Gebürtig in Bayonne im Baskenland, wurde Lavigerie Bischof von Nancy und 1867 von Papst Pius IX. zum Erzbischof von Algier ernannt. Neben der Wiederbelebung des antiken afrikanischen Christentums in Nordafrika fasste Lavigerie sogar eine Verbreitung des Christentums in ganz Afrika ins Auge. Sein Mittel dafür waren Missionsgesellschaften, die sich für Bildung, für Arme, Kranke und Waisenkinder einsetzen sollten. Am 19. Oktober 1868, vor 150 Jahren, gründete Lavigerie die Gesellschaft der Afrikamissionare (Weiße Väter).

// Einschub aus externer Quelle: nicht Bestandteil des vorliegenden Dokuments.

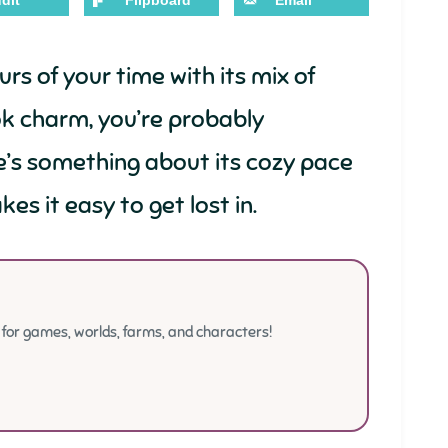
dit
Flipboard
Email
rs of your time with its mix of
ok charm, you’re probably
e’s something about its cozy pace
es it easy to get lost in.
or games, worlds, farms, and characters!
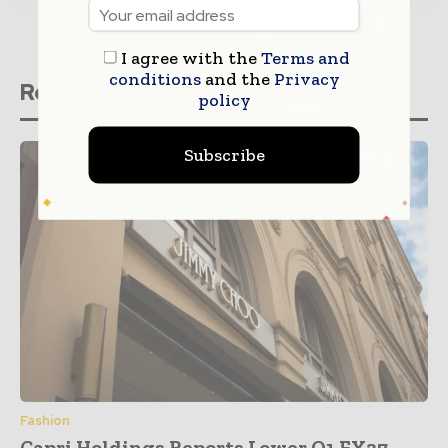
I agree with the
Terms and
conditions
and the
Privacy
Related stories
policy
Subscribe
Fashion
Capri Holdings Reports Lower Q1 FY27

Im Jahr darauf entstand auch ein weiblicher Zweig, die Weißen Schwestern.

Die landläufige Bezeichnung der "Weißen Väter" knüpft an das weiße Ordensgewand an. Allerdings wurde der Name allzu häufig mit der Hautfarbe der Priester assoziiert - weshalb in jüngerer Zeit eher die Bezeichnung "Afrikamissionare" bevorzugt wurde. Ihre Spiritualität ist von den Jesuiten geprägt, die in den Anfangszeiten die Seminaristen des Ordens ausbildeten. Die Mitglieder sollten die Kultur der einheimischen Bevölkerung respektieren und eine bodenständige Kirche aufbauen.

Bild: ©KNA

Weiße Väter im Gespräch mit Beduinen im Oktober 1956.

1878 wurden Missionsstationen in Ostafrika und 1894 in Französisch-Sudan gegründet, dem heutigen Mali, Burkina Faso und Guinea. 1874 entstanden Niederlassungen in Frankreich, 1884 in Belgien, 1894 in Deutschland und 1901 in Kanada. Allerdings waren nicht alle Versuche gleich von Erfolg gekrönt. 1876 wurden drei Missionare von Tuareg getötet beim Versuch, durch die Sahara das heutige Mali zu erreichen.

Besonders engagierte sich Erzbischof Lavigerie im Kampf gegen die Sklaverei. Er besuchte dafür Europas Hauptstädte und Regierungen, hielt und veröffentlichte Reden und Predigten für ein Ende des Menschenhandels. 1878 ernannte ihn Papst Leo XIII. (1878-1903) zum Apostolischen Delegaten für Zentralafrika und damit zum Beauftragten für die Mission. 1882 erhielt er den Kardinalshut.

Erzbischof Lavigerie: der "Primas Africae"

Und als das 1843 gegründete Apostolische Vikariat Tunesien 1884 zum Erzbistum Karthago erhoben wurde, machte der Papst den Ordensgründer der Weißen Väter zum ersten Erzbischof von Karthago und damit - unter Rückgriff auf die antike Tradition - zum Primas von ganz Afrika ("Primas Africae"). Lavigerie ließ in Karthago eine Kathedrale errichten, auf dem höchsten Punkt des Bursa-Hügels, wo einst die Akropolis der antiken Großmacht stand. Ein umlaufendes Mosaikband formuliert in dicken lateinischen Lettern den Führungsanspruch des Hausherrn für "ganz Afrika".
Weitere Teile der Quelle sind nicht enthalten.